Compared to last week, feeder and stocker cattle markets continued to show considerable strength for the start of October which is annually the month with the most pressure from spring-born calf sales. This week yearlings sold mostly 3.00-7.00 higher with instances 10.00 higher. While arrivals of mostly new crop calves sold 5.00-10.00 higher with spots as much as 15.00 higher on the lighter weight calves under 500 lbs. Featherweight calves in many areas under 400 lbs easily saw the full advance with a string of 142 head of value added (NHTC) steer calves weighing 368 lbs sold for 419.50 at the Hub City Livestock Market in Aberdeen, SD on Wednesday.

Both calf and yearling markets noted the full advance on steers, while heifer sales (mostly calves) represented the lower ends of this week’s advance. The feeder cattle market keeps moving along at a very brisk pace. Anyone who has been at the auctions for any extended period will tell you feeders are too high however feeder cattle keep advancing at such a rapid pace that the thought of a market top is only short lived and replaced with a new one the next day or certainly the next week. Order buyers continue to flex their muscle in pursuing all classes of feeder cattle in the face of historical high prices.

Stocker and feeder calf buyers are a long way from filling their needs as Corn Belt cattlemen have huge mounds of silage, hay and corn ready to feed. This has livestock producers on the offensive while the grain producer is just the opposite; on the defensive. Live Cattle and Feeder Cattle Futures continue to show good strength for the week, with most Feeder Cattle contracts continue to make all-time highs. Then on Thursday the Stock Market had its worst day of the year falling 334 points lower on slowing global economies as Live and Feeder cattle futures then fell off their triple-digit gains to close lower. Stay tuned this could be a bumpy ride as cattle futures remain very volatile with sharp losses posted on Friday to end the week. Last Friday packers reentered the market to cover needs as fat cattle traded at mostly 162.00 live which was 3.00-4.00 higher than the previous week.

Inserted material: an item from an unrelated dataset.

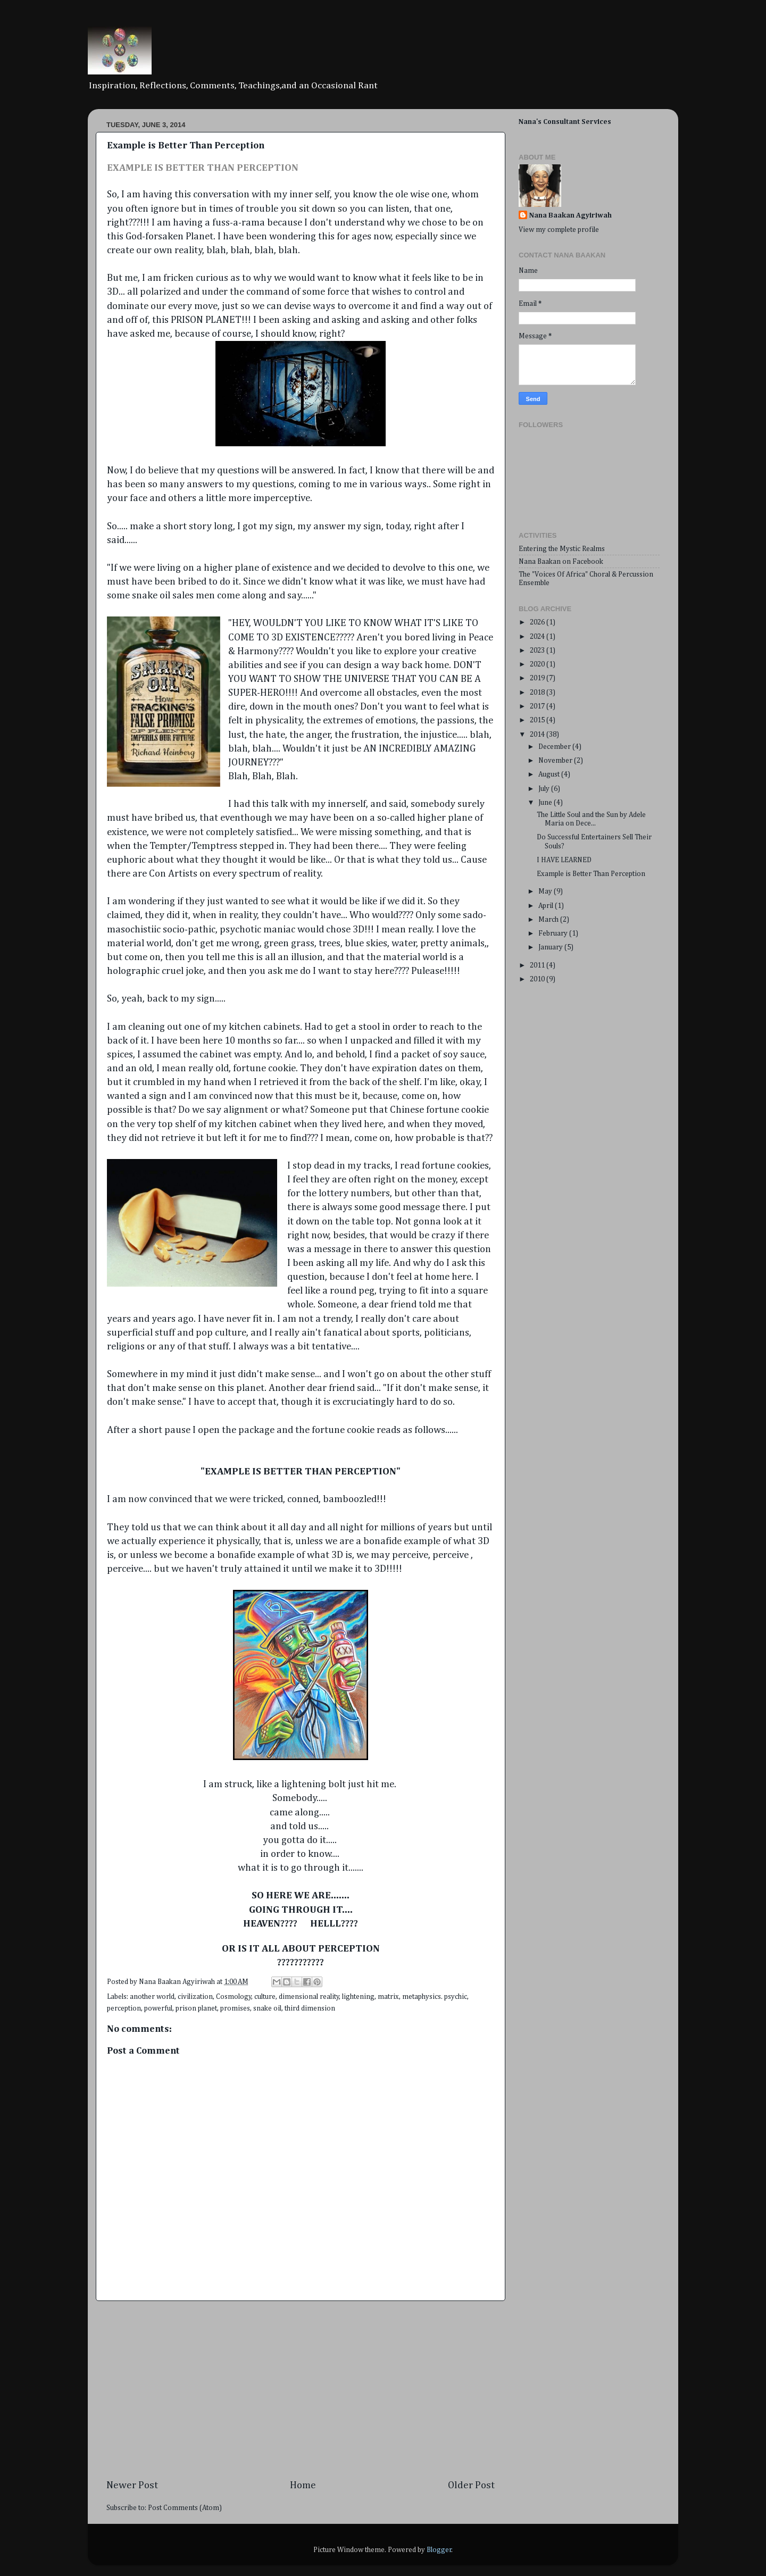  I want to click on matrix, so click(388, 1996).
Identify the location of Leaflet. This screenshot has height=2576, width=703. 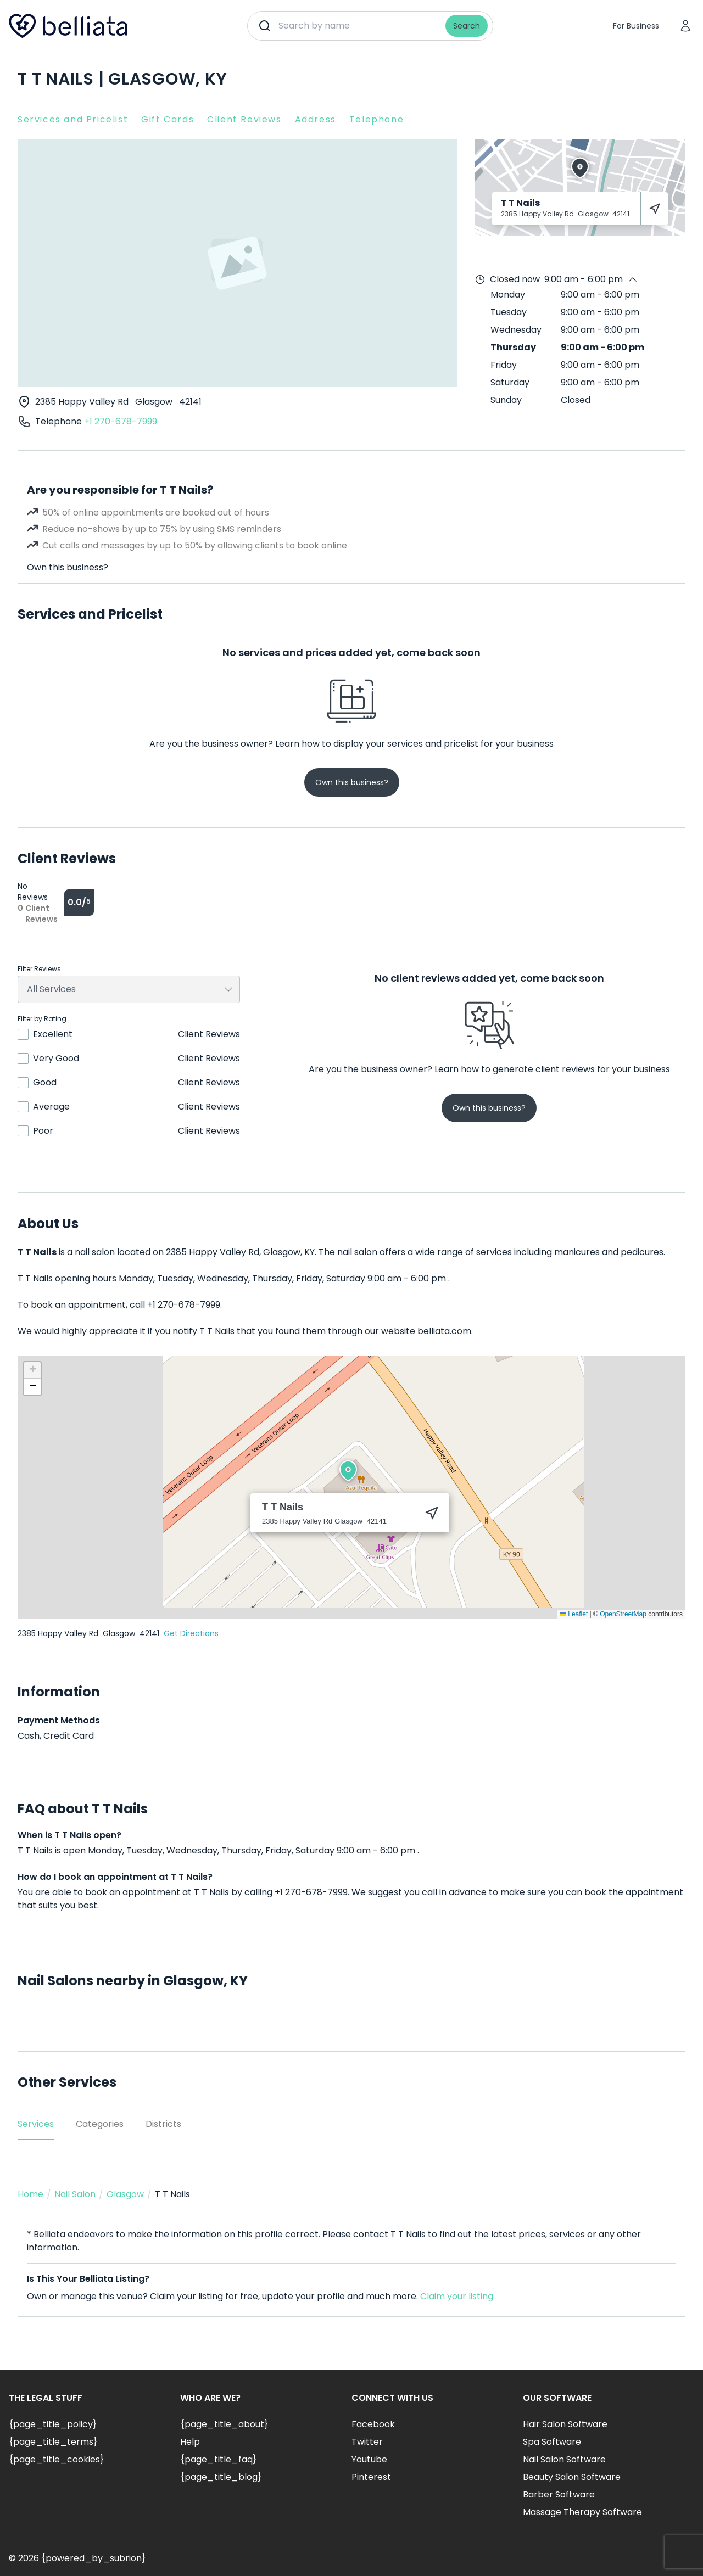 (574, 1614).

On Thursday afternoon fat cattle in Kansas and Nebraska traded 2.00-3.00 higher from 163.00-164.00, with dressed sales 5.00-6.00 higher from 257.00-258.00 and live sales in Nebraska on Friday trading up to 165.00. Boxed beef found its footing on Monday to start the week gaining 3.00 and continued to climb higher over the next five sessions gaining near 9.00 dollars with Choice closing Friday at 247.67.

Corn futures so far this week have made a modest recovery mostly due to weather conditions as fall rains have slowed harvest across the Corn Belt and grain traders positioning themselves ahead of Friday’s USDA Supply and Demand Report that estimated the largest average yield of 174.2 bushels per acre. Any way you look at it corn supplies are going to be very abundant. This week’s auction volume included 40 percent over 600 lbs and 38 percent heifers.